满目都是滚烫的火焰,她拼了命想要看清烈火之中那人的身影,灼热的火势越来越大最终升腾成一堵高大的围墙将她包围在其中,隐约之间听到烈火灼烧时,残烧的声音。
当烈火化为灰烬,那抹英挺的背影渐行渐远,哪怕只隔数米,她却无论如何都跨不出一成包围之势的残破灰烬。
“哥!”第三次从这样的梦里醒来,冷汗袭人,夹杂着清晨湿重的风而来。
“怎么了?”听到叫喊声,值班的护士推门而入,见并无异动走向病床查看了点滴进度,从一旁恒温的储藏箱里拿出一袋药品“等输液袋里的药输完之后,就可以换这袋了。”
君沫点点头,缓缓出声“他什么时候能醒过来?”
护士看了看病床上还在昏迷中的男人摇了摇头“伤在后脑,能救回来已经是万幸了,医生也没办法说什么太肯定的话。”
已经五天了,从重症监护室里移出来已经有两天时间了,生命体征各方面都显示良好,每天医生来换药的时候还说伤口恢复的不错,但是就是不见醒来。
“谢谢。”君沫道了一声谢,将一旁的温毛巾拿起来帮君臣擦拭脸颊。
“君小姐,你也别太担心了,君先生的情况一天比一天都有好转盛世巨星。”护士不知道该怎么安慰君沫,毕竟君臣这次的伤确实不太好说“能休息的话你一定要多注意休息,毕竟要为孩子多着想。”
君沫自从醒来之后就将自己的病房搬进了这里,自己身体本就不好,每天按时按点需要输液,还要照顾君臣,真怕君臣还没醒来她自己就先倒下了。

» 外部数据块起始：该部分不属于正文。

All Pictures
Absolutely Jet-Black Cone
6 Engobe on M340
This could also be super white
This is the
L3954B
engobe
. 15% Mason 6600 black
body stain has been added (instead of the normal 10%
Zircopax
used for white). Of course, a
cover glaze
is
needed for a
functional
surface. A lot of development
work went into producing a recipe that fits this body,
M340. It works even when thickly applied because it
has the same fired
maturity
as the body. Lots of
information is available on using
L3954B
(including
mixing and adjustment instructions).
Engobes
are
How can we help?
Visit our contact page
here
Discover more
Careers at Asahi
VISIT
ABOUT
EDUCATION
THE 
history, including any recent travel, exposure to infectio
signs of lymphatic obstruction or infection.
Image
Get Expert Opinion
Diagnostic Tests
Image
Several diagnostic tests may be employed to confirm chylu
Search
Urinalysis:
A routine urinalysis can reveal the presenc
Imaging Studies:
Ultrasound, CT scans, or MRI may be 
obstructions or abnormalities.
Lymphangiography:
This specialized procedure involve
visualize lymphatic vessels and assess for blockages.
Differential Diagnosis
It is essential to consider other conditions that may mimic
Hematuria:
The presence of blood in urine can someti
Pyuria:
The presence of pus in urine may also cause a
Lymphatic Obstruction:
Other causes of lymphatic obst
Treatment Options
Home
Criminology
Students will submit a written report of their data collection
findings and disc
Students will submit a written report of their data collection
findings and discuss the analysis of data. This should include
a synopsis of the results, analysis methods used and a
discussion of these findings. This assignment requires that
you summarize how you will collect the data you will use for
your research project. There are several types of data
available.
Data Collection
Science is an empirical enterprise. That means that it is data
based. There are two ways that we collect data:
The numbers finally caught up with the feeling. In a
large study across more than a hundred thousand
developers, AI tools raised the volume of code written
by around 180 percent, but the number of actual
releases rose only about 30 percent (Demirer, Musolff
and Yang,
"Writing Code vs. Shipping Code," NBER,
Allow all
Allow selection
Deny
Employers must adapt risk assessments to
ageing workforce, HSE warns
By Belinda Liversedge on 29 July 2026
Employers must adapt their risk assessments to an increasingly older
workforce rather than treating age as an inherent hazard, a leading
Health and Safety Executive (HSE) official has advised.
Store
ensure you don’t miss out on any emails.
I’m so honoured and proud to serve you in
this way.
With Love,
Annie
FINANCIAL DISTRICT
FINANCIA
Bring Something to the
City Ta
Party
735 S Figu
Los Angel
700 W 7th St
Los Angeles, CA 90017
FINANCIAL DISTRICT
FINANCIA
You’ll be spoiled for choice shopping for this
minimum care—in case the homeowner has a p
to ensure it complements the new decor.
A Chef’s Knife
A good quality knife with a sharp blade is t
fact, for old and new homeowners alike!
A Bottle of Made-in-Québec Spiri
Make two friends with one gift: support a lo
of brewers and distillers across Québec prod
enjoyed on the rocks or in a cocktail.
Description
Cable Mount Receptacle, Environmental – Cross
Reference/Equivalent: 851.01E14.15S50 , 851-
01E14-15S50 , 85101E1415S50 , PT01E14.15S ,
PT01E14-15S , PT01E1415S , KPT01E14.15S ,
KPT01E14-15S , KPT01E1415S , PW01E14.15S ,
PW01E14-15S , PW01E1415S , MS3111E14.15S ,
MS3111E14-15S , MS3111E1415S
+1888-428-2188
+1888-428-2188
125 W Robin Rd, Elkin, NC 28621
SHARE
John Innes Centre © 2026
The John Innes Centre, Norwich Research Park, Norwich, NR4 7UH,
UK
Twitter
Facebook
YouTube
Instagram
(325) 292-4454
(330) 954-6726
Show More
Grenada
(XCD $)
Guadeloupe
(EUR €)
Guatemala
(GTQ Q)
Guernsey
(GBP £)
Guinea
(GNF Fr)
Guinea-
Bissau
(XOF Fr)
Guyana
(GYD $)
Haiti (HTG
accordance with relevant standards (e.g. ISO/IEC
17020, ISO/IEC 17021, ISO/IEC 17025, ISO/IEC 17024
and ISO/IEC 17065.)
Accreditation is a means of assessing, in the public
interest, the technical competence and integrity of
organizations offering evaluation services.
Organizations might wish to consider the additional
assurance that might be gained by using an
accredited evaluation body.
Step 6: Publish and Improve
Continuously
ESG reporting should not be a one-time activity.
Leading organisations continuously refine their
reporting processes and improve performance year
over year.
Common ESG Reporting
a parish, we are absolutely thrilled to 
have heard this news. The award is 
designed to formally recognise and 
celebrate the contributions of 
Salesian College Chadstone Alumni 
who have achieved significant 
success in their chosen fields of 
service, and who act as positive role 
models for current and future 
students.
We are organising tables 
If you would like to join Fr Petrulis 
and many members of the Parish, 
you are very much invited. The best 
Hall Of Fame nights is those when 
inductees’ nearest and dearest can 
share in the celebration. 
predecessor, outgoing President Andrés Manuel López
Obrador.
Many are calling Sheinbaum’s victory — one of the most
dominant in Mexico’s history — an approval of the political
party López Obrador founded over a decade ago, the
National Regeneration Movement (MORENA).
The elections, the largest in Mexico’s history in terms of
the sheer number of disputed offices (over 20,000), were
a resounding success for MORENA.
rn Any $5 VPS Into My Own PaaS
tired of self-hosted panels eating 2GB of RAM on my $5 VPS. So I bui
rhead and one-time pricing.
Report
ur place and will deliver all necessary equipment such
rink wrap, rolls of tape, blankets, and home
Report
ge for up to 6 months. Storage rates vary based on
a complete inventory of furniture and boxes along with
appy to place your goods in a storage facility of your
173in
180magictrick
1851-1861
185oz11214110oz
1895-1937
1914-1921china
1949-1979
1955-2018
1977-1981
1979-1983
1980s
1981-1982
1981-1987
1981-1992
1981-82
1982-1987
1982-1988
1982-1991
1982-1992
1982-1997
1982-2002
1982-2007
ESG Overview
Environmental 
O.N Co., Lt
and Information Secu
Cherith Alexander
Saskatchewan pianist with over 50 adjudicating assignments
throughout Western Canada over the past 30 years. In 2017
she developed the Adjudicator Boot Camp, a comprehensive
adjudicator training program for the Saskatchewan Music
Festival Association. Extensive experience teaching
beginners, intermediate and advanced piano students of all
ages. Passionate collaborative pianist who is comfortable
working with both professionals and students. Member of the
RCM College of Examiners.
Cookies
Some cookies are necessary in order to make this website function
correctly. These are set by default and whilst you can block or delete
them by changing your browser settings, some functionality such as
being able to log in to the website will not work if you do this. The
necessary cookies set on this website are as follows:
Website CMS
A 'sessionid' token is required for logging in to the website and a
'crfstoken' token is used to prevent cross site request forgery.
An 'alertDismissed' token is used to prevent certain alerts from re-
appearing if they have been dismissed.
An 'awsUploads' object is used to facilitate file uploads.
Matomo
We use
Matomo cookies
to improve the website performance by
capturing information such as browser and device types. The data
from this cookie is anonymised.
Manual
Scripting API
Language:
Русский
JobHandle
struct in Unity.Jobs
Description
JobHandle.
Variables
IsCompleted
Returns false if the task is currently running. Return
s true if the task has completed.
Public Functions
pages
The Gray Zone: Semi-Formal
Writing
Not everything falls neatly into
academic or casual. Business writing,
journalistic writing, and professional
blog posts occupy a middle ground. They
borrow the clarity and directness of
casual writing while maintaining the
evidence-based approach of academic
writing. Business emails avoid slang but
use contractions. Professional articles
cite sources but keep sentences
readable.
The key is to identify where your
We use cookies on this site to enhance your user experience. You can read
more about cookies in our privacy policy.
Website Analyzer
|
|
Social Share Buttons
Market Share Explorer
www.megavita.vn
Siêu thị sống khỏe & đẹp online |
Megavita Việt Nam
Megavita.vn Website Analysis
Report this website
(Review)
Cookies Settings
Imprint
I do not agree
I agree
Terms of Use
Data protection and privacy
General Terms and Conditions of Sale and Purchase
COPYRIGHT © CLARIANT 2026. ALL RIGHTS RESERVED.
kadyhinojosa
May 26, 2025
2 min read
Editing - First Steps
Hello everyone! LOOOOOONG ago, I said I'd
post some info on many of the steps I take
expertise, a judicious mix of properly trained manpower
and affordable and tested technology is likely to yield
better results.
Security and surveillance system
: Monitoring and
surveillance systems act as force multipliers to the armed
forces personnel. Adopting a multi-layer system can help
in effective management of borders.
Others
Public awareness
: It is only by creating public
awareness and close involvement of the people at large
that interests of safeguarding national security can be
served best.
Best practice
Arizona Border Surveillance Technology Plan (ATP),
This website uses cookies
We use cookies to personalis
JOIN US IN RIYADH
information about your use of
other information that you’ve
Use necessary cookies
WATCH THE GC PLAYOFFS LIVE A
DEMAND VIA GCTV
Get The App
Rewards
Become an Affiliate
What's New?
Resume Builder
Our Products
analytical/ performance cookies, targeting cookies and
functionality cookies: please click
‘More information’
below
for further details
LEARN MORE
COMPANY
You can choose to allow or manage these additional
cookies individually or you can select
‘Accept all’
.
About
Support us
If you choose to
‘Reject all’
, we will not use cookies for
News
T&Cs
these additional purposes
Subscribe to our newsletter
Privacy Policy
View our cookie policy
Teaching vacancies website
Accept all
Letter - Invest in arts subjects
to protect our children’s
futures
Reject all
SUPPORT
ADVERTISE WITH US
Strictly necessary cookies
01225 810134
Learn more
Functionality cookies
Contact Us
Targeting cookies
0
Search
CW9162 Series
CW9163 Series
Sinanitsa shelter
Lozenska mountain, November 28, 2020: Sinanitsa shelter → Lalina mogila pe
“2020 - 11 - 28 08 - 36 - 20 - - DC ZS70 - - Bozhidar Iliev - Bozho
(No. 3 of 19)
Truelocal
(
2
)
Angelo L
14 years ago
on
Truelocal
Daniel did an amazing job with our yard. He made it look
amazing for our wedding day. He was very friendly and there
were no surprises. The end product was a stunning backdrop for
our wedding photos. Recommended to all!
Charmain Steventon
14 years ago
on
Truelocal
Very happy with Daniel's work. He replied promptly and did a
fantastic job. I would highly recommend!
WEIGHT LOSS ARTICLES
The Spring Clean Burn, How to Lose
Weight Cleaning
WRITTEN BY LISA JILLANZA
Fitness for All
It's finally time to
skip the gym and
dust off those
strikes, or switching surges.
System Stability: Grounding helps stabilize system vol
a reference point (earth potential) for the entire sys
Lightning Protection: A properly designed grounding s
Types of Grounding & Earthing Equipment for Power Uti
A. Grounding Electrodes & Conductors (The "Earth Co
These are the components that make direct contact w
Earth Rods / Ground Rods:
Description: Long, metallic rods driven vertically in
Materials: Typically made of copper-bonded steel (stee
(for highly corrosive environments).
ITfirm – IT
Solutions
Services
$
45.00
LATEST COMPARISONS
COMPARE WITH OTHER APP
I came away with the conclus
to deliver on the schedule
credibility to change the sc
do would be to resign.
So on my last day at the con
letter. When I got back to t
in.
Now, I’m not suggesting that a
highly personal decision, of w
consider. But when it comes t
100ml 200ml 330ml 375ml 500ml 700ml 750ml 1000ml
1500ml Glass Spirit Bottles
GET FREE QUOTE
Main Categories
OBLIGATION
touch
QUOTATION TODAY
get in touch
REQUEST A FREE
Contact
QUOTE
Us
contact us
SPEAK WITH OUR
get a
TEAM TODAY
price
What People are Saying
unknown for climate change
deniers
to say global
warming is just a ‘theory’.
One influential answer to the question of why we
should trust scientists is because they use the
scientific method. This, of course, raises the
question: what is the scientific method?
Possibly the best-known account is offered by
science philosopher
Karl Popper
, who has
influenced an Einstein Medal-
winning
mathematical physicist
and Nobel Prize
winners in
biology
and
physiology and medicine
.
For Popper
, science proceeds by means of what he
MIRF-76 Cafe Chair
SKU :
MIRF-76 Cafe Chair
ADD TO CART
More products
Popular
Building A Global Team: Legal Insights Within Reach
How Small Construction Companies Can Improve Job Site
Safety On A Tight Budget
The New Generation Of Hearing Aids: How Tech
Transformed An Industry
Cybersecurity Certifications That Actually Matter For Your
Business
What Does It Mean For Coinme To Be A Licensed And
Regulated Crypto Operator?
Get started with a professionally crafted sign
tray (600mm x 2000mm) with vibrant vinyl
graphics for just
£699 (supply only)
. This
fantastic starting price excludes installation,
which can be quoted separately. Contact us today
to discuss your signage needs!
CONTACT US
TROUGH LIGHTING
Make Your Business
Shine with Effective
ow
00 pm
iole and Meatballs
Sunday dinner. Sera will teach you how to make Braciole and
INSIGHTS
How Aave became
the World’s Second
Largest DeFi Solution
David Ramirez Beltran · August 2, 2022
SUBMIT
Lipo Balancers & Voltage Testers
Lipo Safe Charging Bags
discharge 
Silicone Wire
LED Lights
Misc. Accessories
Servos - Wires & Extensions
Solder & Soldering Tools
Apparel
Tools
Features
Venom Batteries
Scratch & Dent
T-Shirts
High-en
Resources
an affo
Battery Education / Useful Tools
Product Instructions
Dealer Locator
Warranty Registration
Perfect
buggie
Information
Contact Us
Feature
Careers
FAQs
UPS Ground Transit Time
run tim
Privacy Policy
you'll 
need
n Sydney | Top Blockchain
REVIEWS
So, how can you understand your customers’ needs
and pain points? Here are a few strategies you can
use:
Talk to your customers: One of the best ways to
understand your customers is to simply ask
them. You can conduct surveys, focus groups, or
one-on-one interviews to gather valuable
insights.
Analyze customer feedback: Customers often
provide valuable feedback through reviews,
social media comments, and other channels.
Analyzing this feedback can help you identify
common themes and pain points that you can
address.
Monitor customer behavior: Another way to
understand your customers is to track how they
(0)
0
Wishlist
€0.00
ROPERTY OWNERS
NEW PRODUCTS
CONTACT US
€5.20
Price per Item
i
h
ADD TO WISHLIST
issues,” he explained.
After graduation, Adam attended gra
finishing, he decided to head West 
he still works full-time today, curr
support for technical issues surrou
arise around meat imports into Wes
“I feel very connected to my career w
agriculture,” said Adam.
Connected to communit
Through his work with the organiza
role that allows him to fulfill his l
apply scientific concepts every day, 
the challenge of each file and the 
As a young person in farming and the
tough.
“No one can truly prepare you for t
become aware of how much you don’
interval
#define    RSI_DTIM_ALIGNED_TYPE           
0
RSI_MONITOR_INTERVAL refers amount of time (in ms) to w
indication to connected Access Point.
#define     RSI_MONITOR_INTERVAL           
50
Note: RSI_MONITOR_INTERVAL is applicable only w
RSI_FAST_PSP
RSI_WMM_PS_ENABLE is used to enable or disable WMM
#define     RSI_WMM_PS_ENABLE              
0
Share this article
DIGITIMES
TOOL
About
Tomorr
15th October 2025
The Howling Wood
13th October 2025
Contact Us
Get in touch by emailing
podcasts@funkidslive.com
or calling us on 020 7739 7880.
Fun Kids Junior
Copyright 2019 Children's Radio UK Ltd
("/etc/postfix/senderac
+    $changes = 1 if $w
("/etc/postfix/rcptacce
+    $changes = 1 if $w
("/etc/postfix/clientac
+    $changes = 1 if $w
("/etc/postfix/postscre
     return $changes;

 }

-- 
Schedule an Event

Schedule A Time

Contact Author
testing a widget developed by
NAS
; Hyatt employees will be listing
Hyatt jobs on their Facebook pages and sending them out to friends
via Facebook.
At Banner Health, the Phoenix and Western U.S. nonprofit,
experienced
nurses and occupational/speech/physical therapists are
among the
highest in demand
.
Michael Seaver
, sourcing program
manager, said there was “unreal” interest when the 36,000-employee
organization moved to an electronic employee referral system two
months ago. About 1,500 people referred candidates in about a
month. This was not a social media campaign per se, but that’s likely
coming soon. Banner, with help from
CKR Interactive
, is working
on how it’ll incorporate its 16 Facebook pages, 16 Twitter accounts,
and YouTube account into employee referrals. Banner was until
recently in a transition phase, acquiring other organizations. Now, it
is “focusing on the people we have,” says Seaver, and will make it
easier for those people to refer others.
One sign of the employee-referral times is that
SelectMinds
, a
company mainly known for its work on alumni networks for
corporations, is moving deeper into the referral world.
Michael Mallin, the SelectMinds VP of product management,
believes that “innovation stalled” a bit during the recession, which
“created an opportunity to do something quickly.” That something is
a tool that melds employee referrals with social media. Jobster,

“咚咚咚!”敲门声响起,唐睿推门而入,护士见状交代好事情便离开了。
“今天感觉怎么样?”刚把手里的保温餐盒放好唐睿便开口询问“还有没有感觉头晕,恶心?”
君沫摇摇头,笑容却有些虚弱“好很多了。”
“这个药每天吃早上吃一粒,会对这些症状有很大的改善,我给你带了早餐去吃一些,等会儿你也需要挂点滴。”唐睿将粥倒好放在桌上,将输液袋拿起放在病床旁。